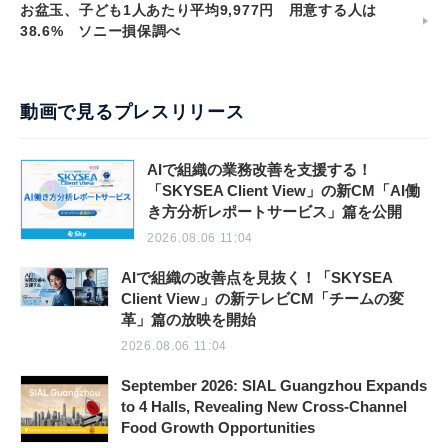
お盆玉、子ども1人あたり平均9,977円 用意する人は
38.6% ソニー損保調べ
動画で見るプレスリリース
AIで組織の業務改善を支援する！
「SKYSEA Client View」の新CM「AI働
き方分析レポートサービス」篇を公開
2026.08.06 11:04
AIで組織の改善点を見抜く！「SKYSEA
Client View」の新テレビCM「チームの変
革」篇の放映を開始
2026.08.06 11:04
September 2026: SIAL Guangzhou Expands
to 4 Halls, Revealing New Cross-Channel
Food Growth Opportunities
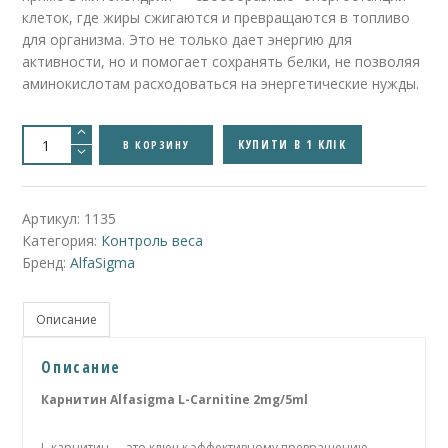
клеток, где жиры сжигаются и превращаются в топливо
для организма. Это не только дает энергию для
активности, но и помогает сохранять белки, не позволяя
аминокислотам расходоваться на энергетические нужды.
Количество
товара
КУПИТИ В 1 КЛІК
В КОРЗИНУ
L-
Carnitene
2g/5ml
-
Л
Артикул:
1135
карнитин
Категория:
Контроль веса
/
карнітін
Бренд:
AlfaSigma
(Италия)
Описание
Описание
Карнитин Alfasigma L-Carnitine 2mg/5ml
L-карнитин — это ключ к эффективному превращению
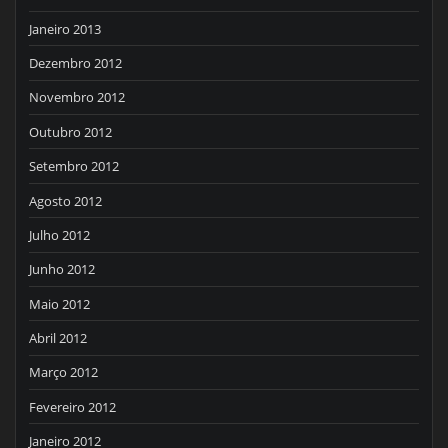
Janeiro 2013
Dezembro 2012
Novembro 2012
Outubro 2012
Setembro 2012
Agosto 2012
Julho 2012
Junho 2012
Maio 2012
Abril 2012
Março 2012
Fevereiro 2012
Janeiro 2012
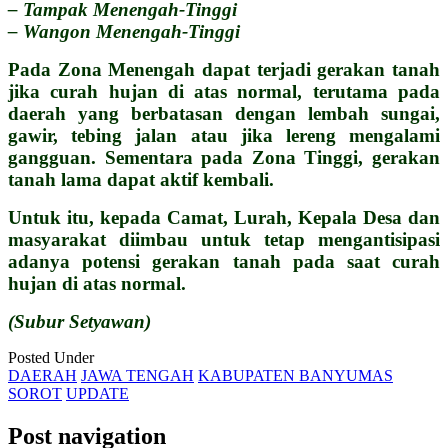
– Tampak Menengah-Tinggi
– Wangon Menengah-Tinggi
Pada Zona Menengah dapat terjadi gerakan tanah
jika curah hujan di atas normal, terutama pada
daerah yang berbatasan dengan lembah sungai,
gawir, tebing jalan atau jika lereng mengalami
gangguan. Sementara pada Zona Tinggi, gerakan
tanah lama dapat aktif kembali.
Untuk itu, kepada Camat, Lurah, Kepala Desa dan
masyarakat diimbau untuk tetap mengantisipasi
adanya potensi gerakan tanah pada saat curah
hujan di atas normal.
(Subur Setyawan)
Posted Under
DAERAH
JAWA TENGAH
KABUPATEN BANYUMAS
SOROT
UPDATE
Post navigation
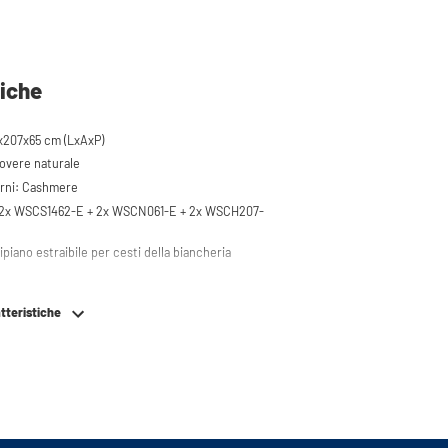
tiche
x207x65 cm (LxAxP)
rovere naturale
erni: Cashmere
 2x WSCS1462-E + 2x WSCN061-E + 2x WSCH207-
piano estraibile per cesti della biancheria
o fino a 120 kg
tteristiche
ci vengono rialzati di circa 60 cm
ice, asciugatrice o (modello da tavolo)
elatore
iere la direzione della porta dell'armadio alto
ggio
sura ammortizzata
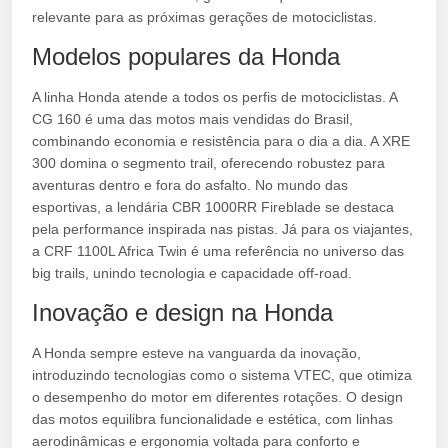
relevante para as próximas gerações de motociclistas.
Modelos populares da Honda
A linha Honda atende a todos os perfis de motociclistas. A
CG 160 é uma das motos mais vendidas do Brasil,
combinando economia e resistência para o dia a dia. A XRE
300 domina o segmento trail, oferecendo robustez para
aventuras dentro e fora do asfalto. No mundo das
esportivas, a lendária CBR 1000RR Fireblade se destaca
pela performance inspirada nas pistas. Já para os viajantes,
a CRF 1100L Africa Twin é uma referência no universo das
big trails, unindo tecnologia e capacidade off-road.
Inovação e design na Honda
A Honda sempre esteve na vanguarda da inovação,
introduzindo tecnologias como o sistema VTEC, que otimiza
o desempenho do motor em diferentes rotações. O design
das motos equilibra funcionalidade e estética, com linhas
aerodinâmicas e ergonomia voltada para conforto e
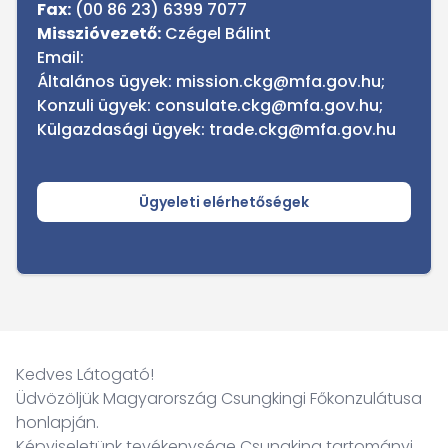
Fax:
(00 86 23) 6399 7077
Misszióvezető:
Czégel Bálint
Email:
Általános ügyek:
mission.ckg@mfa.gov.hu
;
Konzuli ügyek:
consulate.ckg@mfa.gov.hu
;
Külgazdasági ügyek:
trade.ckg@mfa.gov.hu
Ügyeleti elérhetőségek
Kedves Látogató!
Üdvözöljük Magyarország Csungkingi Főkonzulátusa
honlapján.
Képviseletünk tevékenysége Csungking tartományi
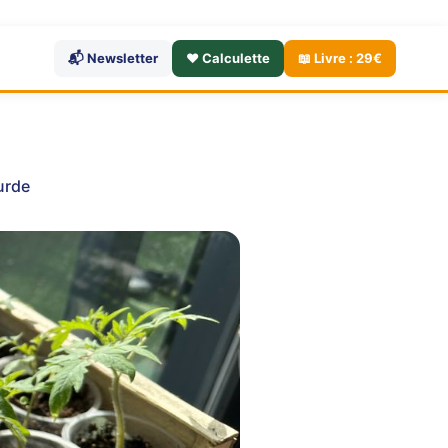
📬 Newsletter
❤️ Calculette
📖 Livre : 29€
urde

THE PROBLEM:
Report every line of the records that contains the word "ügyek".

TASK RESULT:
Általános ügyek:
Konzuli ügyek:
Külgazdasági ügyek:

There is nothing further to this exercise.